**INSTRUCTIONS FOR THE TASK**
Only the pictures are to be dropped, and the rest of the data should be copied exactly.

─── AVAILABLE DATA ───

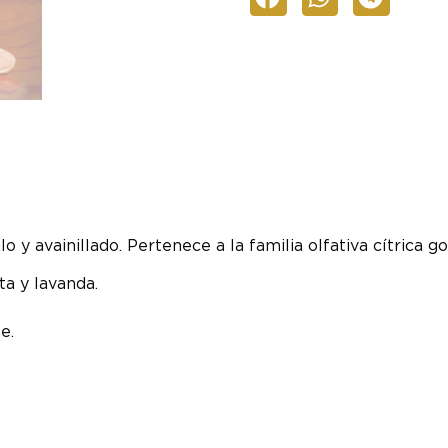
 y avainillado. Pertenece a la familia olfativa cítrica 
ta y lavanda.
e.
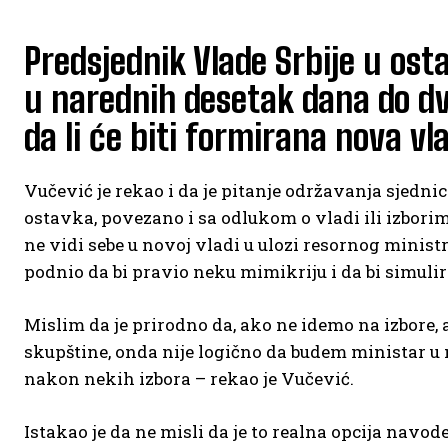
Predsjednik Vlade Srbije u ost
u narednih desetak dana do dvi
da li će biti formirana nova vla
Vučević je rekao i da je pitanje održavanja sjedni
ostavka, povezano i sa odlukom o vladi ili izborima
ne vidi sebe u novoj vladi u ulozi resornog ministr
podnio da bi pravio neku mimikriju i da bi simulir
Mislim da je prirodno da, ako ne idemo na izbore
skupštine, onda nije logično da budem ministar 
nakon nekih izbora – rekao je Vučević.
Istakao je da ne misli da je to realna opcija navod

───

**OUTPUT BELOW**
 y avainillado. Pertenece a la familia olfativa cítrica 
ta y lavanda.
e.
Predsjednik Vlade Srbije u ost
u narednih desetak dana do dvi
da li će biti formirana nova vla
Vučević je rekao i da je pitanje održavanja sjedni
ostavka, povezano i sa odlukom o vladi ili izborima
ne vidi sebe u novoj vladi u ulozi resornog ministr
podnio da bi pravio neku mimikriju i da bi simulir
Mislim da je prirodno da, ako ne idemo na izbore
skupštine, onda nije logično da budem ministar 
nakon nekih izbora – rekao je Vučević.
Istakao je da ne misli da je to realna opcija navod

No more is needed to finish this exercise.